In another Commercial Dictionary, republished within these few years, the general article on commerce consists of a discussion with respect to simple and compound demand, and simple and double competition: luckily the article does not fill quite a page; being considerably shorter than the description of the kaleidoscope.

Under these circumstances, we do think that there is room for a new Dictionary of Commerce and Commercial Navigation; and whatever may be thought of our work, it cannot be said that in bringing it into the field we are encroaching on ground already fully occupied.

EXTRACTS

FROM THE

PREFACE TO THE SECOND EDITION.

THE first impression of this Dictionary, consisting of 2,000 copies, was entirely sold off in less than nine months from the date of its publication. We feel very deeply indebted to the public for this unequivocal proof of its approbation; and we have endeavoured to evince our gratitude, by labouring to render the work less undeserving a continuance of the favour with which it has been honoured. In the prosecution of this object, we can truly affirm we have grudged neither labour nor expense. We have subjected every part of the work to a careful revision; have endeavoured to eradicate the errors that had crept into it; to improve those parts that were incomplete or defective; and to supply such articles as had been omitted. We dare not flatter ourselves with the idea that we have fully succeeded in these objects. The want of recent and accurate details as to several important subjects, has been an obstacle we have not, in all cases, been able to overcome; but those in any degree familiar with such investigations will not, perhaps, be disposed severely to censure our deficiencies in this respect.

The changes in the law bearing upon commercial transactions have been carefully specified. Copious abstracts of all the late Customs Acts are contained in the articles COLONIES AND COLONY TRADE, IMPORTATION AND EXPORTATION, NAVIGATION LAWS, REGISTRY, SMUGGLING, WAREHOUSING, &c.

The abolition of the East India Company's commercial monopoly, and the great and growing interest that has in consequence been excited amongst all classes as to the commercial capabilities and practices of India, China, and other Eastern countries, have made us bestow peculiar attention to this department. The articles BANGKOK, BATAVIA, BOMBAY, BUSHIRE, Bussora, CALCUTTA, CANTON, COLUMBO, EAST INDIA COMPANY AND EAST INDIES, INDIGO, MACAO, MADRAS, MANILLA, MOCHA, MUSCAT, NANGASACKI, RANGOON, SINGAPORE, TATTA, TEA, &c. contain, it is believed, a greater mass of recent and well-authenticated details as to the commerce of the vast countries stretching from the Arabic Gulf to the Chinese Sea, than is to be found in any other English publication.
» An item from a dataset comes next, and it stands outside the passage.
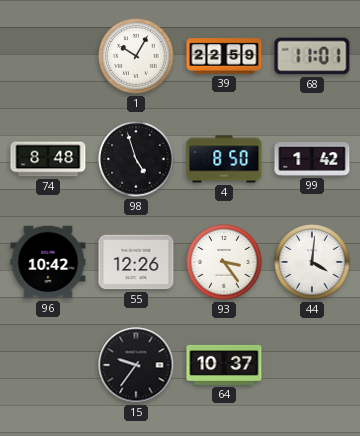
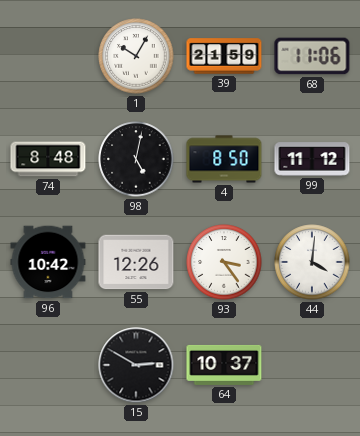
39: 22:59 -> 21:59
68: 11:01 -> 11:06
98: 4:57 -> 5:02
99: 1:42 -> 11:12
15: 9:36 -> 2:50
In compiling these and other articles, we derived much valuable assistance from Johr Crawfurd, Esq.

The article BANKING is mostly new. Besides embodying the late act prolonging the charter of the Bank of England, and the more important details given in the Report of the Select Committee on the Renewal of the Bank Charter, this article contains some novel and important information not elsewhere to be met with. No account of the issues of the Bank of England has hitherto been published, that extends farther back than 1777. But this deficiency is now, for the first time, supplied; the Directors having obligingly furnished us with an account of the issues of the Bank on the 28th of February and the 31st of August of each year, from 1698, within four years of its establishment, down to the present time. We have also procured a statement, from authority, of the mode of transacting business in the Bank of Scotland; and have been able to supply several additional particulars, both with respect to British and to foreign banks.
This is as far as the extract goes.